ECLI:NL:CRVB:2015:4870
Centrale Raad van Beroep
- Hoger beroep
- T.L. de Vries
- H.J. Simon
- E.E.V. Lenos
- Rechtspraak.nl
Weigering van WIA-uitkering op basis van arbeidsongeschiktheid en verzekeringsstatus in Nederland en Duitsland
In deze zaak heeft de Centrale Raad van Beroep op 23 december 2015 uitspraak gedaan in hoger beroep over de weigering van een WIA-uitkering aan appellant, die op 11 maart 2011 arbeidsongeschikt was. Appellant, geboren in 1958 en met de Griekse nationaliteit, had een gedeeltelijk Duits en Nederlands arbeidsverleden. Hij had van 30 januari 1989 tot en met 31 augustus 2007 in Nederland gewoond en gewerkt, waarna hij naar Duitsland verhuisde. In Duitsland ontving hij Arbeitslosengeld II, maar zijn verzoek om een arbeidsongeschiktheidsuitkering werd afgewezen omdat hij niet aan de premiebetalingsvereisten voldeed.

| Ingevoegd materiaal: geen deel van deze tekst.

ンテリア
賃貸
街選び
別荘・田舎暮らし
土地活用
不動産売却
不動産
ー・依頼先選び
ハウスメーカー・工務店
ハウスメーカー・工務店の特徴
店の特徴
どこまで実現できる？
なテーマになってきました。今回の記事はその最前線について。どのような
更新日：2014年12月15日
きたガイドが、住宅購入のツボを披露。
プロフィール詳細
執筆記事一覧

Het Uwv weigerde appellant een arbeidsongeschiktheidsuitkering per 11 maart 2011, omdat hij volgens Nederlands recht op dat moment niet verzekerd was tegen arbeidsongeschiktheid. Appellant stelde in hoger beroep dat hij wel als werknemer moest worden aangemerkt op basis van de Wet WIA en de Europese Verordening 883/2004. De Raad oordeelde echter dat appellant op het moment van intreden van de arbeidsongeschiktheid niet in Nederland in loondienst was en dus niet verzekerd kon zijn.

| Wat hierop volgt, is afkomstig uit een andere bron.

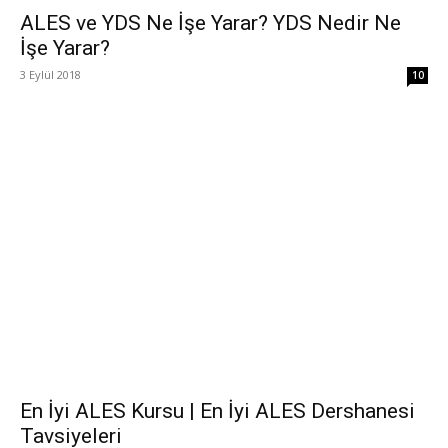
ALES ve YDS Ne İşe Yarar? YDS Nedir Ne
İşe Yarar?
3 Eylül 2018
10
En İyi ALES Kursu | En İyi ALES Dershanesi
Tavsiyeleri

De Raad bevestigde dat appellant niet op grond van de fictie van artikel 51, derde lid, van Vo 883/2004 als werknemer verzekerd kon worden geacht voor de Wet WIA, omdat hij niet kon aantonen dat hij op 11 maart 2011 in Duitsland verzekerd was tegen arbeidsongeschiktheid. De uitspraak van de rechtbank Limburg werd bevestigd, en het hoger beroep van appellant werd ongegrond verklaard. Er was geen aanleiding voor een veroordeling in de proceskosten.